L’autorità britannica per la concorrenza (Cma) ha aperto un’indagine nei confronti della compagnia aerea irlandese Ryanair circa le tariffe che i genitori devono pagare per potersi sedere accanto ai propri figli. La compagnia low cost chiederebbe, infatti, che almeno un genitore si sieda accanto ai bambini di età compresa tra i 2 e gli 11 anni durante il volo ma pagando un "posto famiglia obbligatorio" (mandatory family seat). In questo senso è intervenuta la Competition and Markets Authority (Cma) che vuole verificare se questa tariffa, di solito pari a circa 8 sterline (9,27 euro) a tratta, sia in linea con le normative a tutela dei consumatori mentre per gli altri passeggeri, invece, la prenotazione del posto è facoltativa.
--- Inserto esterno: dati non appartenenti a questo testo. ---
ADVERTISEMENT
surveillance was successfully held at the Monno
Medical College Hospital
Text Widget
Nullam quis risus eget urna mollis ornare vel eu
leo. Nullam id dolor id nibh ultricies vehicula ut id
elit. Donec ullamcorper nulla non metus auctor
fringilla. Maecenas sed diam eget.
Lo segnala la Bbc.
La pratica in Italia e la risposta di Ryanair
La Cma ha ricordato come questa pratica sia vietata in Italia ma venga "utilizzata sulla maggior parte delle rotte di Ryanair in partenza dal Regno Unito". La compagnia irlandese, dal canto suo, ha definito l’indagine "pretestuosa", spiegando in una dichiarazione trasmessa all’Afp di "rispettare pienamente tutte le leggi e le normative applicabili" e di non addebitare "alcun costo" fino ad un massimo di 4 posti destinati ai bambini all’interno della stessa prenotazione. Secondo l'azienda, i genitori devono pagare "un solo posto riservato" per un adulto.
Un numero limitato di casi
Sempre secondo la Competition and Markets Authority, Ryanair sarebbe l’unica grande compagnia aerea in partenza dal Regno Unito ad applicare questo tipo di tariffa, anche se non viene sempre richiesta: "In un numero limitato di casi, i genitori possono essere seduti accanto ai propri figli senza costi aggiuntivi", è stato spiegato. L’autorità di regolamentazione, avviata l'indagine, ha dichiarato che fornirà un aggiornamento sullo stato dell’indagine entro sei mesi, specificando anche che al momento "non ha tratto alcuna conclusione sul fatto che Ryanair abbia o meno violato la legge".